▶ **Records provided**
- - - -
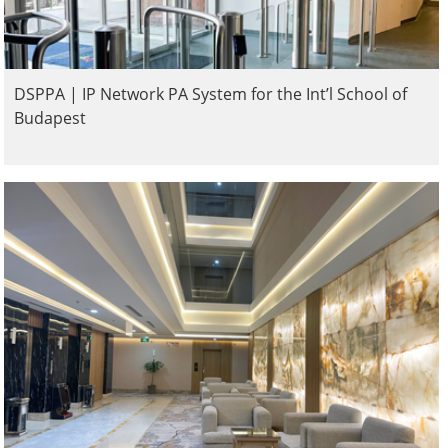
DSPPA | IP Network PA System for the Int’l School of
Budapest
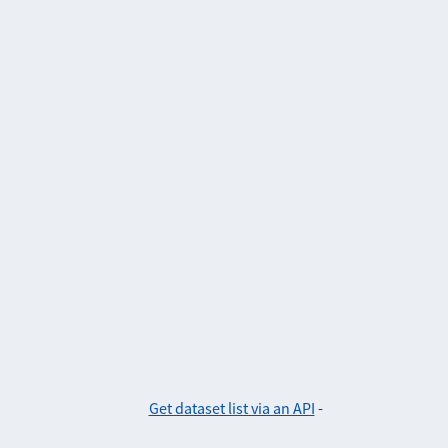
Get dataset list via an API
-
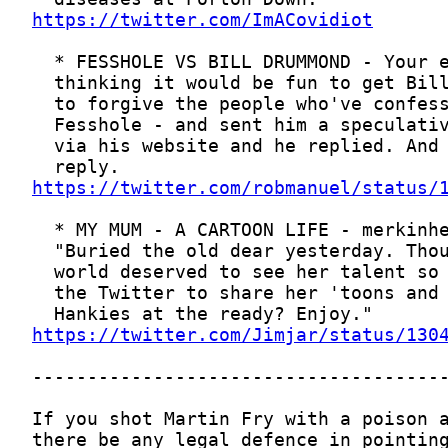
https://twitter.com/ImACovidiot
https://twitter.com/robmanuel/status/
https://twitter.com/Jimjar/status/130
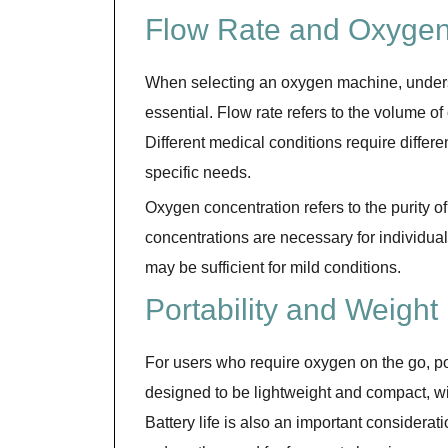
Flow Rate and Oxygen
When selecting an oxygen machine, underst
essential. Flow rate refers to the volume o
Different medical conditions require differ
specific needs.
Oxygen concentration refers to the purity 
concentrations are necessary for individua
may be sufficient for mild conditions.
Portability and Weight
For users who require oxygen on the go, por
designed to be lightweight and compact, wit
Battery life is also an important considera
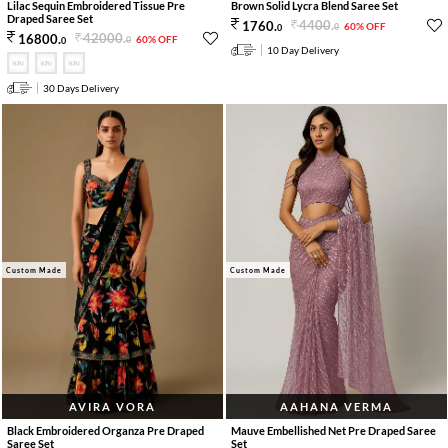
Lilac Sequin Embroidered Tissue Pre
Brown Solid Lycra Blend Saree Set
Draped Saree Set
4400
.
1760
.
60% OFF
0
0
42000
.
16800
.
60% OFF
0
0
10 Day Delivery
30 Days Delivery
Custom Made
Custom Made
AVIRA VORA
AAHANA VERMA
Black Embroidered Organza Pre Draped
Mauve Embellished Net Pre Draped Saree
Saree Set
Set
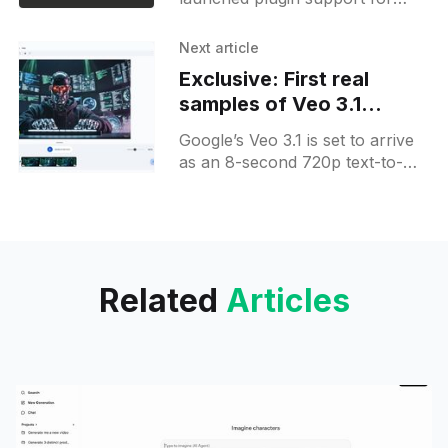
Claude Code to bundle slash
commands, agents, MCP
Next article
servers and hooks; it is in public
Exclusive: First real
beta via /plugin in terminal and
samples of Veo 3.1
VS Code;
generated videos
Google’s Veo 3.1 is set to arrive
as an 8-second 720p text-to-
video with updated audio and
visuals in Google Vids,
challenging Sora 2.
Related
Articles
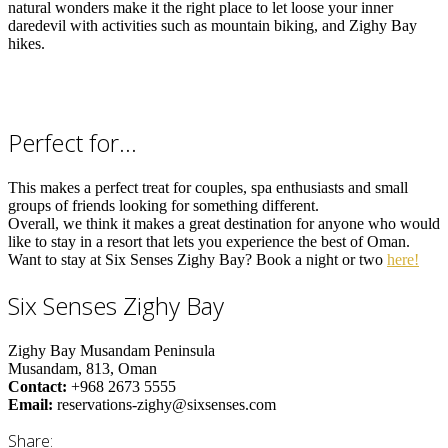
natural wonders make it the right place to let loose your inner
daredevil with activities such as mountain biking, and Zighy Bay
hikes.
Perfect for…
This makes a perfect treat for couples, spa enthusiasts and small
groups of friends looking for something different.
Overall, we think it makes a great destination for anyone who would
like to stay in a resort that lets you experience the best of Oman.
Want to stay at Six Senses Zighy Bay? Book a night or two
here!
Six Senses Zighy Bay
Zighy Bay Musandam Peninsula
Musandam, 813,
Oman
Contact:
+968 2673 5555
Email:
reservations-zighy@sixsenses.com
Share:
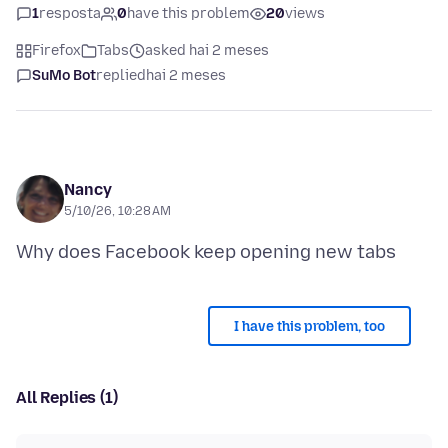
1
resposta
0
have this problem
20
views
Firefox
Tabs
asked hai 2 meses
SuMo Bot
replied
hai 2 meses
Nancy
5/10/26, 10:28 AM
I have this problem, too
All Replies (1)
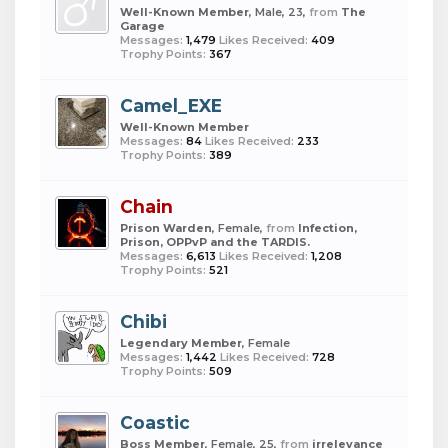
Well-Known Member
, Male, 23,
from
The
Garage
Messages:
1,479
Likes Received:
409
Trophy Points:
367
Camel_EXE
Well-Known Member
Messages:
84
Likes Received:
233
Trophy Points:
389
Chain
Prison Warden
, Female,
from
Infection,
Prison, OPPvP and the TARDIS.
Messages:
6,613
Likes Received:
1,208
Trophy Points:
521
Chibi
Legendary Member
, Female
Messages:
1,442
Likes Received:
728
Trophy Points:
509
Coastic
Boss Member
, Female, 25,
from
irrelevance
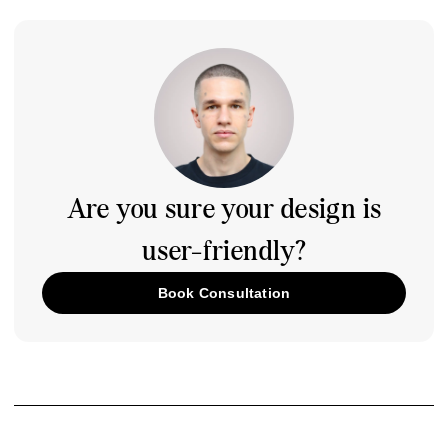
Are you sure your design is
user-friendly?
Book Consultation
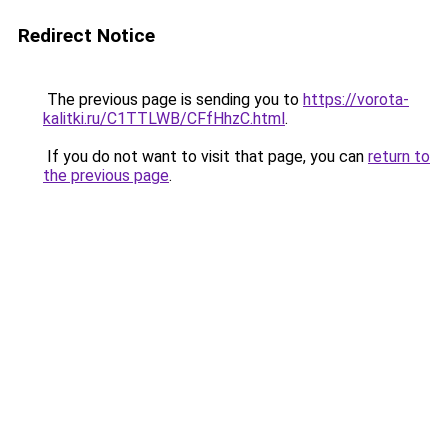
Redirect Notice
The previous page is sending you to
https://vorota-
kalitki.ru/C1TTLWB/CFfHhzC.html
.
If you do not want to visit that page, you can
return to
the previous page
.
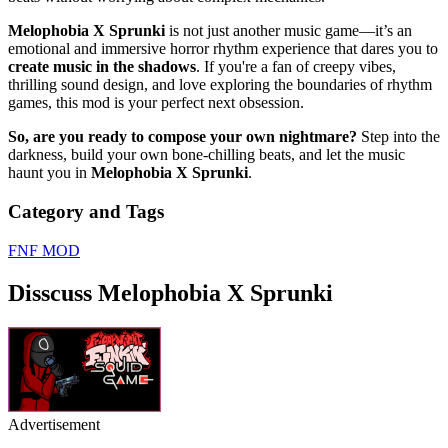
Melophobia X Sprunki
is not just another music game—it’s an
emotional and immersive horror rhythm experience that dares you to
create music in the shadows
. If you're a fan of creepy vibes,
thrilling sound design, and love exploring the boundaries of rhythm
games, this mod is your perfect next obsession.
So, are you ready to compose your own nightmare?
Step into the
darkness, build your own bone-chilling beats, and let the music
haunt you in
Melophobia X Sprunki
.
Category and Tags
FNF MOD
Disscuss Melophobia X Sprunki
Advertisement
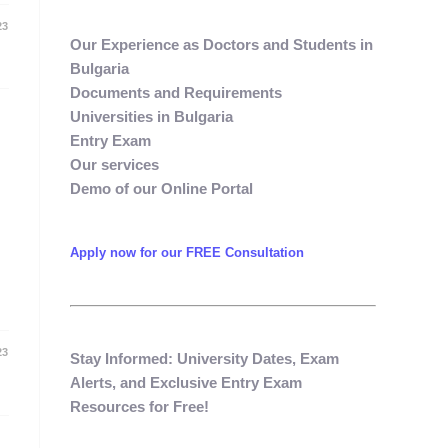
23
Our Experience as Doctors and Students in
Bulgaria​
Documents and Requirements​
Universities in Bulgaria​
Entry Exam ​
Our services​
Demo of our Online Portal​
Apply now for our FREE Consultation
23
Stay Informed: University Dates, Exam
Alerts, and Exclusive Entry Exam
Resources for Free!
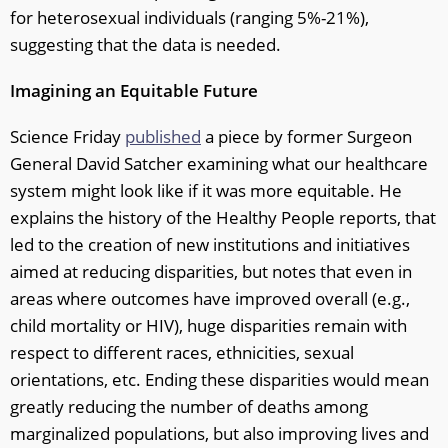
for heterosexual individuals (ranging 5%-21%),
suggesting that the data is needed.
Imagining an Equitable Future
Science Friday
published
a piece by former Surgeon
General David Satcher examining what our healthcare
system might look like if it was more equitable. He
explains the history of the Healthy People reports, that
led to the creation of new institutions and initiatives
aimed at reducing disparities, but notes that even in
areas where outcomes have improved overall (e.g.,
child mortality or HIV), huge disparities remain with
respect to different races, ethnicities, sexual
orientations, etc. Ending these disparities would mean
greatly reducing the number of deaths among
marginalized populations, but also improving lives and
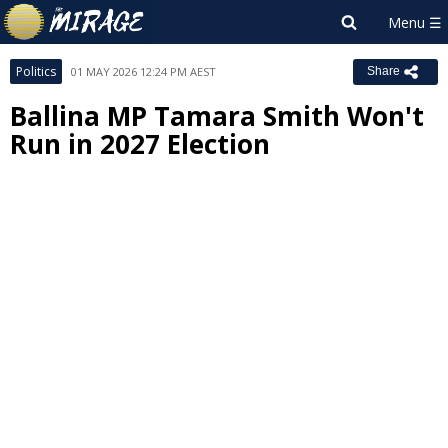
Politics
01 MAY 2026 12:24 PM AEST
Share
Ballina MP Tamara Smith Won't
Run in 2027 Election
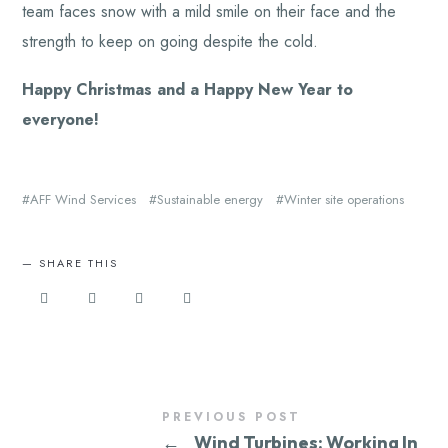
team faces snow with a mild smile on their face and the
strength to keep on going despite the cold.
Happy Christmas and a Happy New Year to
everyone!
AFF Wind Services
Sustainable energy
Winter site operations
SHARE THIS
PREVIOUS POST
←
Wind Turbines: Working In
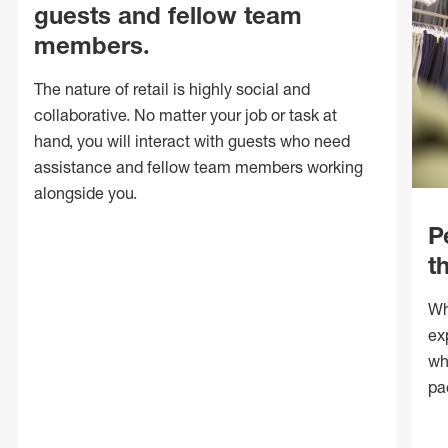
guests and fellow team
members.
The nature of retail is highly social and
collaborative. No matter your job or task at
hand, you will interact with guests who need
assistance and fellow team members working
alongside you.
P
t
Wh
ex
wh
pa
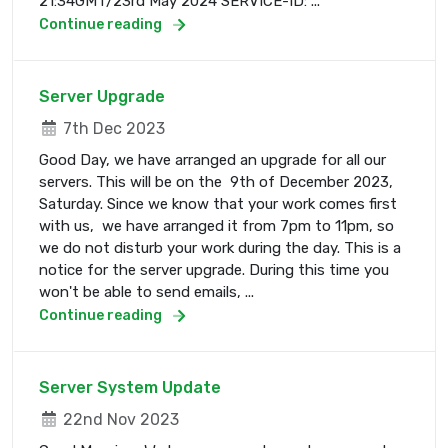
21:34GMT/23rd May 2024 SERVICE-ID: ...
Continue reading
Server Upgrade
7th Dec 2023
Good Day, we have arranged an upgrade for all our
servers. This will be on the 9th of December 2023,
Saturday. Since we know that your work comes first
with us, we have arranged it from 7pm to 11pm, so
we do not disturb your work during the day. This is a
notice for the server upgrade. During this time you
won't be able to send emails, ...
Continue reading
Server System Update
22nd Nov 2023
- - - -
▶ **Exercise instructions**
Everything in the records except the pictures should be retyped exactly.

▶ **Exercise answer**
DSPPA | IP Network PA System for the Int’l School of
Budapest
Get dataset list via an API
-
https://twitter.com/ImACovidiot
https://twitter.com/robmanuel/status/
https://twitter.com/Jimjar/status/130
Flow Rate and Oxygen
When selecting an oxygen machine, underst
essential. Flow rate refers to the volume o
Different medical conditions require differ
specific needs.
Oxygen concentration refers to the purity 
concentrations are necessary for individua
may be sufficient for mild conditions.
Portability and Weight
For users who require oxygen on the go, por
designed to be lightweight and compact, wit
Battery life is also an important considera
Lilac Sequin Embroidered Tissue Pre
Brown Solid Lycra Blend Saree Set
Draped Saree Set
4400
.
1760
.
60% OFF
0
0
42000
.
16800
.
60% OFF
0
0
10 Day Delivery
30 Days Delivery
Custom Made
Custom Made
AVIRA VORA
AAHANA VERMA
Black Embroidered Organza Pre Draped
Mauve Embellished Net Pre Draped Saree
Saree Set
Set
Claude Code to bundle slash
commands, agents, MCP
Next article
servers and hooks; it is in public
Exclusive: First real
beta via /plugin in terminal and
samples of Veo 3.1
VS Code;
generated videos
Google’s Veo 3.1 is set to arrive
as an 8-second 720p text-to-
video with updated audio and
visuals in Google Vids,
challenging Sora 2.
Related
Articles
natural wonders make it the right place to let loose your inner
daredevil with activities such as mountain biking, and Zighy Bay
hikes.
Perfect for…
This makes a perfect treat for couples, spa enthusiasts and small
groups of friends looking for something different.
Overall, we think it makes a great destination for anyone who would
like to stay in a resort that lets you experience the best of Oman.
Want to stay at Six Senses Zighy Bay? Book a night or two
here!
Six Senses Zighy Bay
Zighy Bay Musandam Peninsula
Musandam, 813,
Oman
Contact:
+968 2673 5555
Email:
reservations-zighy@sixsenses.com
Share:
1
resposta
0
have this problem
20
views
Firefox
Tabs
asked hai 2 meses
SuMo Bot
replied
hai 2 meses
Nancy
5/10/26, 10:28 AM
I have this problem, too
All Replies (1)
Well-Known Member
, Male, 23,
from
The
Garage
Messages:
1,479
Likes Received:
409
Trophy Points:
367
Camel_EXE
Well-Known Member
Messages:
84
Likes Received:
233
Trophy Points:
389
Chain
Prison Warden
, Female,
from
Infection,
Prison, OPPvP and the TARDIS.
Messages:
6,613
Likes Received:
1,208
Trophy Points:
521
Chibi
Legendary Member
, Female
Messages:
1,442
Likes Received:
728
Trophy Points:
509
Coastic
Boss Member
, Female, 25,
from
irrelevance
Are you sure your design is
user-friendly?
Book Consultation
Redirect Notice
The previous page is sending you to
https://vorota-
kalitki.ru/C1TTLWB/CFfHhzC.html
.
If you do not want to visit that page, you can
return to
the previous page
.
Melophobia X Sprunki
is not just another music game—it’s an
emotional and immersive horror rhythm experience that dares you to
create music in the shadows
. If you're a fan of creepy vibes,
thrilling sound design, and love exploring the boundaries of rhythm
games, this mod is your perfect next obsession.
So, are you ready to compose your own nightmare?
Step into the
darkness, build your own bone-chilling beats, and let the music
haunt you in
Melophobia X Sprunki
.
Category and Tags
FNF MOD
Disscuss Melophobia X Sprunki
Advertisement
23
Our Experience as Doctors and Students in
Bulgaria​
Documents and Requirements​
Universities in Bulgaria​
Entry Exam ​
Our services​
Demo of our Online Portal​
Apply now for our FREE Consultation
23
Stay Informed: University Dates, Exam
Alerts, and Exclusive Entry Exam
Resources for Free!
for heterosexual individuals (ranging 5%-21%),
suggesting that the data is needed.
Imagining an Equitable Future
Science Friday
published
a piece by former Surgeon
General David Satcher examining what our healthcare
system might look like if it was more equitable. He
explains the history of the Healthy People reports, that
led to the creation of new institutions and initiatives
aimed at reducing disparities, but notes that even in
areas where outcomes have improved overall (e.g.,
child mortality or HIV), huge disparities remain with
respect to different races, ethnicities, sexual
orientations, etc. Ending these disparities would mean
greatly reducing the number of deaths among
marginalized populations, but also improving lives and
Politics
01 MAY 2026 12:24 PM AEST
Share
Ballina MP Tamara Smith Won't
Run in 2027 Election
team faces snow with a mild smile on their face and the
strength to keep on going despite the cold.
Happy Christmas and a Happy New Year to
everyone!
AFF Wind Services
Sustainable energy
Winter site operations
SHARE THIS
PREVIOUS POST
←
Wind Turbines: Working In
guests and fellow team
members.
The nature of retail is highly social and
collaborative. No matter your job or task at
hand, you will interact with guests who need
assistance and fellow team members working
alongside you.
P
t
Wh
ex
wh
pa
21:34GMT/23rd May 2024 SERVICE-ID: ...
Continue reading
Server Upgrade
7th Dec 2023
Good Day, we have arranged an upgrade for all our
servers. This will be on the 9th of December 2023,
Saturday. Since we know that your work comes first
with us, we have arranged it from 7pm to 11pm, so
we do not disturb your work during the day. This is a
notice for the server upgrade. During this time you
won't be able to send emails, ...
Continue reading
Server System Update
22nd Nov 2023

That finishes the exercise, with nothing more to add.